IF-EYE Newsletter

Issue #23

A publication of the Bank Information Center

Welcome to the October 2, 2007 issue of the IF-EYE – the Bank Information Center’s bi-weekly synthesis of key developments concerning international financial institutions. This issue highlights the findings from the first Independent People's Tribunal in India, the World Bank's controversial effort to reduce carbon emissions as well as the United Nation's adoption of the Declaration of the Rights of Indigenous People.

Please send suggestions, contributions and subscription requests to: info@bicusa.org. Thanks for reading!

In this issue:

1. IFI Updates

2. Civil Society Highlights

3. SPOTLIGHT: Independent People’s Tribunal charges World Bank with serious violations of democracy, human rights and sovereignty

4. SPOTLIGHT: Questions loom large as Bank pushes carbon finance for forest protection

5. SPOTLIGHT: United Nations Adopts Declaration on the Rights of Indigenous Peoples

6. SPOTLIGHT: 2007 World Bank/IMF Annual Meetings

7. Announcements and Resources

8. New at BIC: BIC welcomes Upasana Choudhry and Benjamin Bryan

1. IFI Updates

No surprise: Strauss-Kahn takes the helm of the International Monetary Fund 

Despite calls for a transparent and meritocratic process, the International Monetary Fund (IMF) announced that French national Dominique Straus-Kahn will take over as managing director of the IMF beginning November 1, 2007.

Strauss-Kahn named to head IMF (IMF website)

Read more (BIC website)

World Bank pledges US$3.5 Billion for poorest countries

The World Bank announced that it will contribute US$3.5 billion through the 15th replenishment of the International Development Association (IDA). IDA is the World Bank's lending mechanism to the world’s poorest countries.

Read more about the World Bank's IDA pledge (World Bank website)

World Bank releases 2008 Doing Business Report

The Doing Business annual report ranks 178 economies on the basis of how friendly their policies are to investors. This year Egypt tops the list of reformers that are making it easier for investors to do business in the country. This ranking comes as the Egyptian government cracks down on striking textile workers demanding higher wages and benefits.

Doing Business - The World Bank Group (Doing Business website)

Read more (BIC website)

International Monetary Fund and World Bank to unveil joint strategy for poor countries

At a September 24 panel event on the role of the IMF in low income countries, John Lipsky, first deputy manager at the IMF, revealed that the World Bank and the Fund are developing a joint strategy for poor countries, focusing on financial sector development, public financial management and natural resource management.

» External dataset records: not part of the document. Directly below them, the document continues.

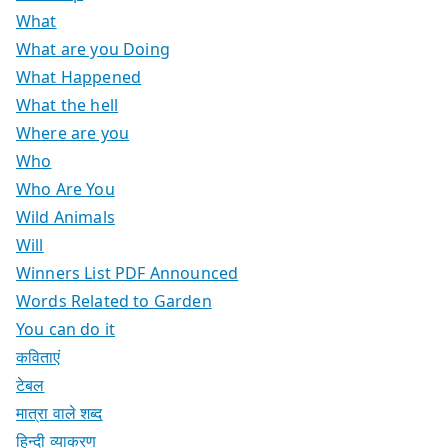
What
What are you Doing
What Happened
What the hell
Where are you
Who
Who Are You
Wild Animals
Will
Winners List PDF Announced
Words Related to Garden
You can do it
कविताएं
टेबल
मात्रा वाले शब्द
हिन्दी व्याकरण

Read IMF first deputy managing director John Lipsky's speech (IMF website)

Read more about the controversial role of the IMF in low-income countries (BIC website)

Zoellick names chief of staff

In his first high-level appointment since taking office, World Bank President, Robert Zoellick has named Caroline Anstey as his new Chief of Staff. Anstey's experience in disaster insurance schemes in the Caribbean is in line with Zoellick's controversial efforts to reinvigorate the Bank by promoting private sector products such as loans and insurance for natural disasters.

World Bank's Zoellick picks chief of staff (Reuters website)

2. Civil Society Highlights

European tribunal on the World Bank in the Hague

The World Bank Campaign Europe is preparing a Public Hearing on the World Bank under auspices of the Permanent Peoples’ Tribunal. It will take place on the 15th of October in The Hague, Netherlands, one week before the Annual Meetings of the World Bank/IMF.

Watch the live video streaming of the hearing on October 15th (World Bank Campaign Europe website)

Jubilee Act to be heard in U.S. Congress

Jubilee USA has won a commitment from the U.S. Congress that there will be a hearing on the Jubilee Act (HR 2634) in the House Financial Services committee later this fall. The Act aims to provide for greater responsibility in lending and expanded cancellation of debts owed to the United States and the international financial institutions by low-income countries.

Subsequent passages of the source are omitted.